Title: Re: How does marginal trading work with BTC/LTC?
Post by: gmx95 on August 21, 2014, 01:31:27 AM
Margin trading basically means that you can buy more bitcoin with less money then you would if you would pay a full amount at the exchange like bitstamp or others. To buy one BTC at the exchange you would need to commit the whole amount like $530 for example. If a forex broker offers leveraged trading with say 1:3 leverage, it means you need less money to open a position to buy the same amount of bitcoin. 1:3 leverage in this example means that for every $1 you can open a buy order to $3.



Title: Re: How does marginal trading work with BTC/LTC?
Post by: forzendiablo on August 21, 2014, 02:00:59 AM
okay so i play with lended money. so how do they profit if i loose? i spend 1USD yet they hav to spend 2 exta for me.

also does that mean i can buy unlimited BTC or LTC?


Title: Re: How does marginal trading work with BTC/LTC?
Post by: BTCjust on August 21, 2014, 09:17:01 AM
Margin trading basically means that you can buy more bitcoin with less money then you would if you would pay a full amount at the exchange like bitstamp or others. To buy one BTC at the exchange you would need to commit the whole amount like $530 for example. If a forex broker offers leveraged trading with say 1:3 leverage, it means you need less money to open a position to buy the same amount of bitcoin. 1:3 leverage in this example means that for every $1 you can open a buy order to $3.

Simply put, if youhave only $1, but you can do more than $1 of something, how much you can do that depends on the exchange give you leverage


Title: Re: How does marginal trading work with BTC/LTC?
Post by: unpure on August 21, 2014, 10:09:54 AM
If you have 250 and buy 500 worth of coin, that is margin trading.

Any 1% increase in price will give you 2% profit if the leverage is two.


Title: Re: How does marginal trading work with BTC/LTC?
Post by: forzendiablo on August 22, 2014, 04:26:59 AM
so the exchange give loans. but what if i looe - how do they make cash from hr loan ive wasted


Title: Re: How does marginal trading work with BTC/LTC?
Post by: unpure on August 22, 2014, 08:43:22 AM
so the exchange give loans. but what if i looe - how do they make cash from hr loan ive wasted

They require you to have collateral, which is higher than the loan amount you get.

If you lose money, you will lose your own money first and the remaining to be pay back to lender.


Title: Re: How does marginal trading work with BTC/LTC?
Post by: itsAj on August 23, 2014, 07:32:52 AM
The profit from trading is based on a small percentage from the sale, not the full amount. For example:

You buy 1 btc for $500, then sell it for $505. This full $505 amount is not all profit, because you bought it for $500. You really only made $5 on the trade, or 1%. You're doing large transactions for small profit, which is the margin.
This is not a 100% true statement.
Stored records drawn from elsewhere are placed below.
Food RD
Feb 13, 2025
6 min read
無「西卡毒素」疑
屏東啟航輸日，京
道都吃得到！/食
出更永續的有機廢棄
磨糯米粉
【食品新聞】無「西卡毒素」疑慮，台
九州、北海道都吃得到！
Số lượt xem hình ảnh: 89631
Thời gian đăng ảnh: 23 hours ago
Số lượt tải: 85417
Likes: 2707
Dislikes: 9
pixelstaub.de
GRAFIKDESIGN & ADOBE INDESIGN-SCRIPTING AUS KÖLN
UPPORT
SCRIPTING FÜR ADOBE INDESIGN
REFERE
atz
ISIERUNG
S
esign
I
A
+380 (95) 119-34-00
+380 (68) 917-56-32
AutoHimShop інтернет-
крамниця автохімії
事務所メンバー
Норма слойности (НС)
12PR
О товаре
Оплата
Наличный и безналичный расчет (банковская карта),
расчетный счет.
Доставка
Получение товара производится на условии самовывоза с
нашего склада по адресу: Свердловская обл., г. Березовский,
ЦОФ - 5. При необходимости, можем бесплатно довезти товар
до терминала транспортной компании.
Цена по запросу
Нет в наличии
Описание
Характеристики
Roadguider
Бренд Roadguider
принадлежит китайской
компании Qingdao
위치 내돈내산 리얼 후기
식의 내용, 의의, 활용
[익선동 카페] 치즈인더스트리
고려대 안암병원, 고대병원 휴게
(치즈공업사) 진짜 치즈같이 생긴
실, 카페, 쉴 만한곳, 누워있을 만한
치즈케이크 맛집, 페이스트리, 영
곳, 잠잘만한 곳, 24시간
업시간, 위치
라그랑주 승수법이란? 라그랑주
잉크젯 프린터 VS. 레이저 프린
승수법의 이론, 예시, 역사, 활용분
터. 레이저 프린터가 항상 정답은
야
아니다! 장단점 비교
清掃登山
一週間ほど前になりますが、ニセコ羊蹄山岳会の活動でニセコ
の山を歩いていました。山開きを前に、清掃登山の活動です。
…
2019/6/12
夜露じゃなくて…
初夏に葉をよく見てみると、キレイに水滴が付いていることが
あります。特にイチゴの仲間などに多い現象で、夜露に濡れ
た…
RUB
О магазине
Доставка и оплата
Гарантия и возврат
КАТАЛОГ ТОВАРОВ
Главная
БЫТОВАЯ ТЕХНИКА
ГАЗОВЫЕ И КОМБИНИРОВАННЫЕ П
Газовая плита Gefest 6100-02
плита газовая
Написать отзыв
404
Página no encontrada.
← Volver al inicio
How margin works is that you only pay for some percentage of the full price of the investment. Say for example that BTC is trading at $500 but you only have $200. You could borrow $300, add it to the $200 that you have and buy 1 BTC. If the price were to go up to $510 then you would have a profit of $10 minus your interest costs.
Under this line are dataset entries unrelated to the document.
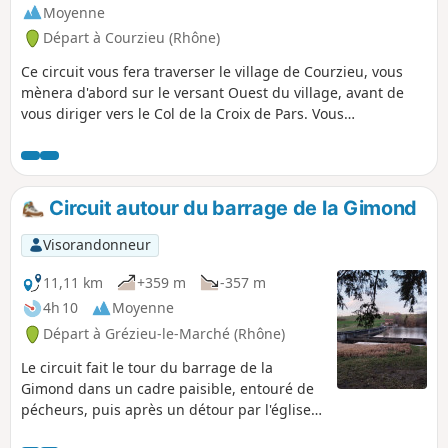
Moyenne
Départ à Courzieu (Rhône)
Ce circuit vous fera traverser le village de Courzieu, vous
mènera d'abord sur le versant Ouest du village, avant de
vous diriger vers le Col de la Croix de Pars. Vous
redescendrez ensuite sur le village, en profitant d'une vue
aérienne.
Circuit autour du barrage de la Gimond
Visorandonneur
11,11 km
+359 m
-357 m
4h 10
Moyenne
Départ à Grézieu-le-Marché (Rhône)
Le circuit fait le tour du barrage de la
Gimond dans un cadre paisible, entouré de
pécheurs, puis après un détour par l'église
de Grézieu-le-Marché termine la boucle par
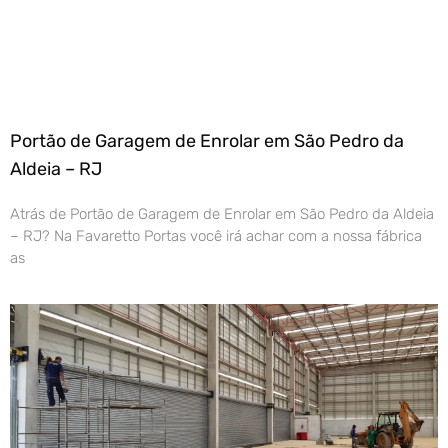
Portão de Garagem de Enrolar em São Pedro da
Aldeia – RJ
Atrás de Portão de Garagem de Enrolar em São Pedro da Aldeia
– RJ? Na Favaretto Portas você irá achar com a nossa fábrica
as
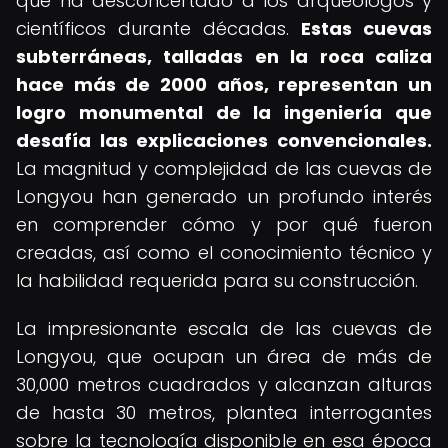
que ha desconcertado a los arqueólogos y
científicos durante décadas.
Estas cuevas
subterráneas, talladas en la roca caliza
hace más de 2000 años, representan un
logro monumental de la ingeniería que
desafía las explicaciones convencionales.
La magnitud y complejidad de las cuevas de
Longyou han generado un profundo interés
en comprender cómo y por qué fueron
creadas, así como el conocimiento técnico y
la habilidad requerida para su construcción.
La impresionante escala de las cuevas de
Longyou, que ocupan un área de más de
30,000 metros cuadrados y alcanzan alturas
de hasta 30 metros, plantea interrogantes
sobre la tecnología disponible en esa época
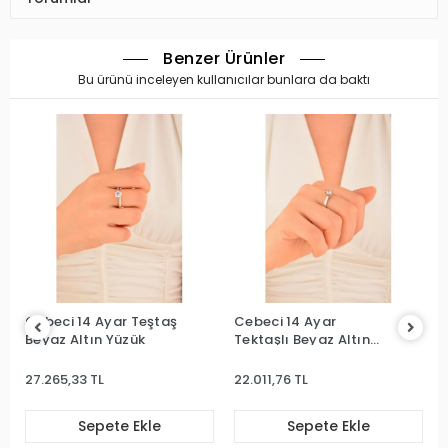
Benzer Ürünler
Bu ürünü inceleyen kullanıcılar bunlara da baktı
Cebeci 14 Ayar Teştaş
Cebeci 14 Ayar
Beyaz Altın Yüzük
Tektaşlı Beyaz Altın
Yüzük
27.265,33 TL
22.011,76 TL
Sepete Ekle
Sepete Ekle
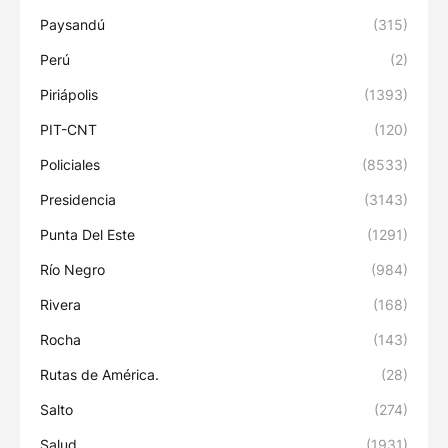
Paysandú
(315)
Perú
(2)
Piriápolis
(1393)
PIT-CNT
(120)
Policiales
(8533)
Presidencia
(3143)
Punta Del Este
(1291)
Río Negro
(984)
Rivera
(168)
Rocha
(143)
Rutas de América.
(28)
Salto
(274)
Salud
(1931)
If you were not trading on margin then you would have only purchased .4 BTC for $200 and when the price went to $510, your position would only be worth $204. So your profit (and potential losses) are magnified.
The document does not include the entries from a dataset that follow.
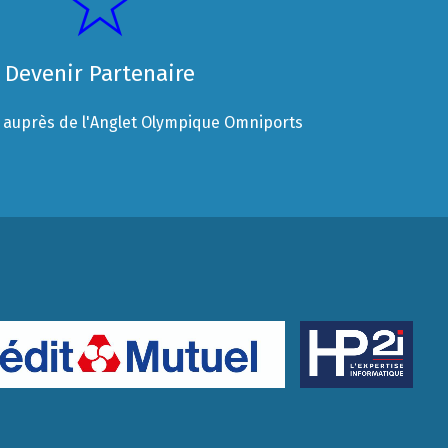
Devenir Partenaire
auprès de l'Anglet Olympique Omniports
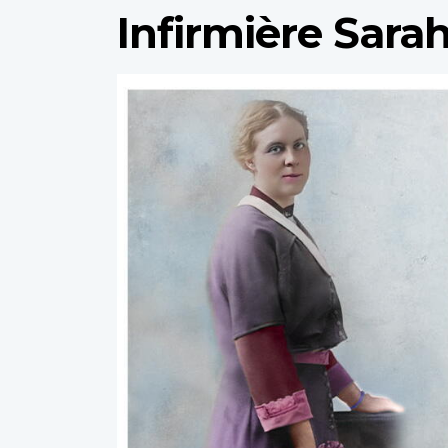
Infirmière Sara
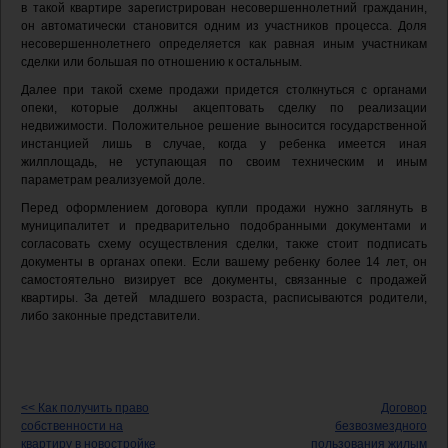
в такой квартире зарегистрирован несовершеннолетний гражданин,
он автоматически становится одним из участников процесса. Доля
несовершеннолетнего определяется как равная иным участникам
сделки или большая по отношению к остальным.
Далее при такой схеме продажи придется столкнуться с органами
опеки, которые должны акцептовать сделку по реализации
недвижимости. Положительное решение выносится государственной
инстанцией лишь в случае, когда у ребенка имеется иная
жилплощадь, не уступающая по своим техническим и иным
параметрам реализуемой доле.
Перед оформлением договора купли продажи нужно заглянуть в
муниципалитет и предварительно подобранными документами и
согласовать схему осуществления сделки, также стоит подписать
документы в органах опеки. Если вашему ребенку более 14 лет, он
самостоятельно визирует все документы, связанные с продажей
квартиры. За детей младшего возраста, расписываются родители,
либо законные представители.
<< Как получить право
Договор
собственности на
безвозмездного
квартиру в новостройке
пользования жилым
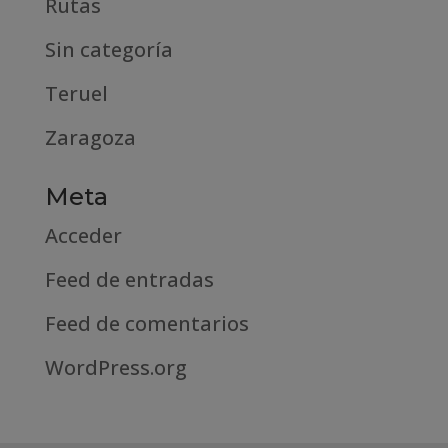
Rutas
Sin categoría
Teruel
Zaragoza
Meta
Acceder
Feed de entradas
Feed de comentarios
WordPress.org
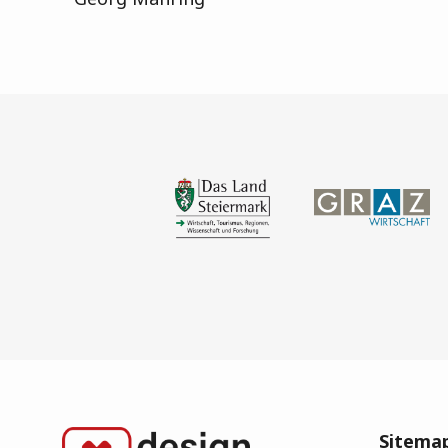
Sitema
Title: Re: How does marginal trading work with BTC/LTC?
Post by: tee-rex on August 23, 2014, 02:11:28 PM
okay so i play with lended money. so how do they profit if i loose? i spend 1USD yet they hav to spend 2 exta for me.

also does that mean i can buy unlimited BTC or LTC?

You can only lose your money. When your account shrinks to a certain degree (established by the broker), you will get what is called "margin call" (no pun), which means that you should either deposit more money in the account or to sell off some of your assets. If you don't do this, your positions will be closed by the broker, so that they don't inflict losses upon themselves.


Title: Re: How does marginal trading work with BTC/LTC?
Post by: forzendiablo on August 24, 2014, 03:02:33 AM
so anybody makes money on that or not really?